L'information génétique est codée dans l'ADN et transcrite en ARN, puis traduite en protéines par des ribosomes (très similaires), avec l'ATP, le NADH et d'autres comme sources d'énergie, etc.
Parmi les similitudes, citons le transporteur d'énergie adénosine triphosphate (ATP), et le fait que tous les acides aminés présents dans les protéines sont gauches (chiralité).
En outre, le code génétique (la "table de traduction" selon laquelle l'information de l'ADN est traduite en protéines) est presque identique pour toutes les formes de vie connues, des bactéries aux humains.

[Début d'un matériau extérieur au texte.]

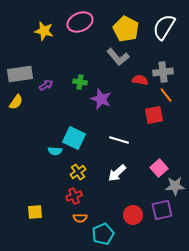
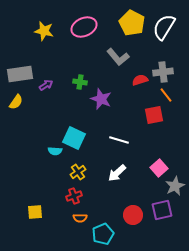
pink ellipse: moved 4 px right, 5 px down
yellow pentagon: moved 6 px right, 6 px up
red semicircle: rotated 28 degrees counterclockwise
gray star: rotated 24 degrees counterclockwise
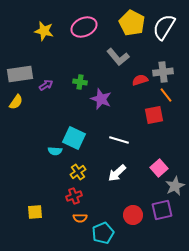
cyan pentagon: moved 1 px up
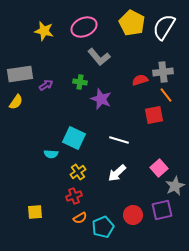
gray L-shape: moved 19 px left
cyan semicircle: moved 4 px left, 3 px down
orange semicircle: rotated 32 degrees counterclockwise
cyan pentagon: moved 6 px up
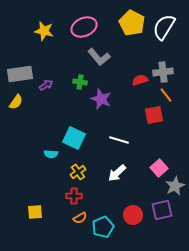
red cross: rotated 21 degrees clockwise
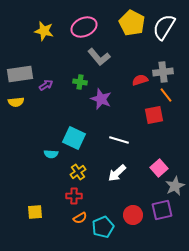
yellow semicircle: rotated 49 degrees clockwise
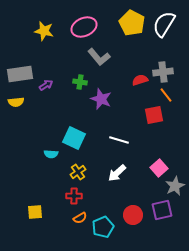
white semicircle: moved 3 px up
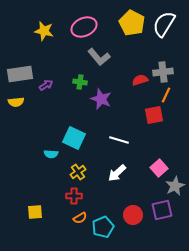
orange line: rotated 63 degrees clockwise
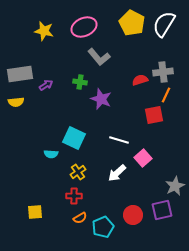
pink square: moved 16 px left, 10 px up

L'universalité de ce code est généralement considérée par les biologistes comme une preuve définitive en faveur de la théorie de l'ascendance commune universelle. L'analyse des petites différences dans le code génétique a également apporté un soutien à la descendance commune universelle. Une comparaison statistique de diverses hypothèses alternatives a montré que l'ascendance commune universelle est significativement plus probable que les modèles impliquant des origines multiples.
Arbres phylogénétiques
Un autre élément de preuve important est qu'il est possible de construire des arbres phylogénétiques détaillés (c'est-à-dire des "arbres généalogiques" des espèces) qui indiquent les divisions proposées et les ancêtres communs de toutes les espèces vivantes. En 2010, une analyse des données génétiques disponibles, les mettant en correspondance avec les arbres phylogénétiques, a apporté "un solide soutien quantitatif à l'unité de la vie". ...il y a maintenant un fort soutien quantitatif, par un test formel, pour l'unité de la vie.

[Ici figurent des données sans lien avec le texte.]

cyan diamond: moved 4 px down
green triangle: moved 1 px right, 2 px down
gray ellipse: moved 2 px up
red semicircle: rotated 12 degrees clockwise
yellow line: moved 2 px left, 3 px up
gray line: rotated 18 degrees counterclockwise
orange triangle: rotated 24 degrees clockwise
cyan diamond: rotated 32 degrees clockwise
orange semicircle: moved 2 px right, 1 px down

Traditionnellement, ces arbres ont été construits en utilisant des méthodes morphologiques, telles que l'anatomie comparative, l'embryologie, etc. Récemment, il a été possible de construire ces arbres en utilisant des données moléculaires, sur la base des similitudes et des différences entre les séquences génétiques et protéiques. Toutes ces méthodes produisent des résultats essentiellement similaires. Le fait que des arbres phylogénétiques basés sur différents types d'informations s'accordent les uns avec les autres est une preuve solide d'une descendance commune sous-jacente.